At the close of any year, it’s natural to reflect on those artists who made their final exits. The sense of loss we can‘t help feeling is suffused with gratitude for all they left behind. Their memories are indeed a blessing, as the Jewish phrase of mourning has it, because their work lives on to nourish our souls.
When a theater actor or director dies, however, it is as if a color has been removed from the palette of theatrical possibilities.
The ephemeral nature of the stage is part of its power. Prospero in Shakespeare’s “The Tempest” compares actors to “spirits” who melt into “thin air” once the revels are ended. Puck in Shakespeare’s “A Midsummer Night’s Dream” likens performers to “shadows” who rise up as audiences succumb to the collective dream of theater.
A playwright, lyricist or composer leaves behind something indelible. All year we’ve been basking in the brilliance of Stephen Sondheim, who by the magic of revivals seems more alive two years after his death than when he was still with us. I was grieved by the passing of the brilliant Sheldon Harnick, who wrote the lyrics for “Fiddler on the Roof” and “She Loves Me,” but I can console myself by listening to the original cast albums of these shows and marvel once again at Harnick’s gift for achieving profundity through lyrical simplicity.

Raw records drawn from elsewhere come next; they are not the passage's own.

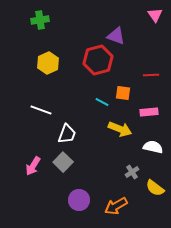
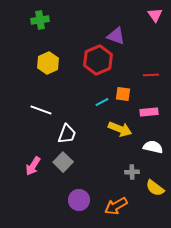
red hexagon: rotated 8 degrees counterclockwise
orange square: moved 1 px down
cyan line: rotated 56 degrees counterclockwise
gray cross: rotated 32 degrees clockwise
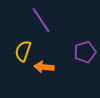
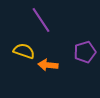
yellow semicircle: moved 1 px right; rotated 90 degrees clockwise
orange arrow: moved 4 px right, 2 px up
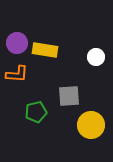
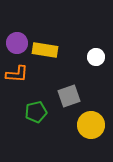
gray square: rotated 15 degrees counterclockwise
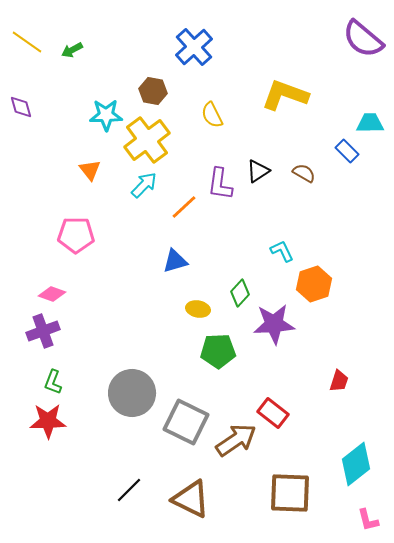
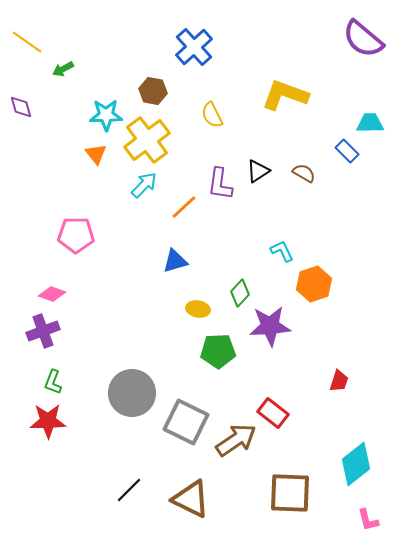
green arrow: moved 9 px left, 19 px down
orange triangle: moved 6 px right, 16 px up
purple star: moved 4 px left, 2 px down
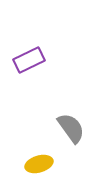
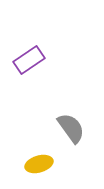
purple rectangle: rotated 8 degrees counterclockwise
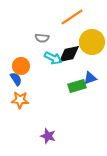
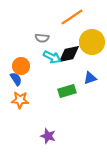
cyan arrow: moved 1 px left, 1 px up
green rectangle: moved 10 px left, 5 px down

But how can I share what it was like to experience Michael Gambon unleashed in Harold Pinter’s “The Caretaker” at the Comedy Theatre in London’s West End or Frances Sternhagen grounding the absurd in level-headedness in Edward Albee’s “Seascape” at Broadway’s Booth Theatre other than recalling these outings from several decades ago? No video recording could ever capture the effect these performers had on an audience when they made one of their authoritative entrances.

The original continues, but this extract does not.